** Opening Provided records block **
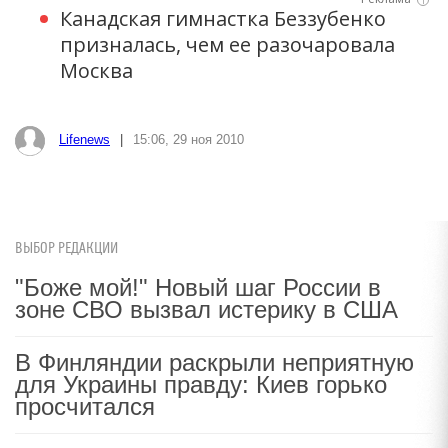
i
Канадская гимнастка Беззубенко
призналась, чем ее разочаровала
Москва
Lifenews
|
15:06, 29 ноя 2010
ВЫБОР РЕДАКЦИИ
"Боже мой!" Новый шаг России в
зоне СВО вызвал истерику в США
В Финляндии раскрыли неприятную
для Украины правду: Киев горько
просчитался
** Closing Provided records block **
→ Aim of the task
Without including any picture, set down the listing above exactly as it appears.

→ Response for this exercise
i
Канадская гимнастка Беззубенко
призналась, чем ее разочаровала
Москва
Lifenews
|
15:06, 29 ноя 2010
ВЫБОР РЕДАКЦИИ
"Боже мой!" Новый шаг России в
зоне СВО вызвал истерику в США
В Финляндии раскрыли неприятную
для Украины правду: Киев горько
просчитался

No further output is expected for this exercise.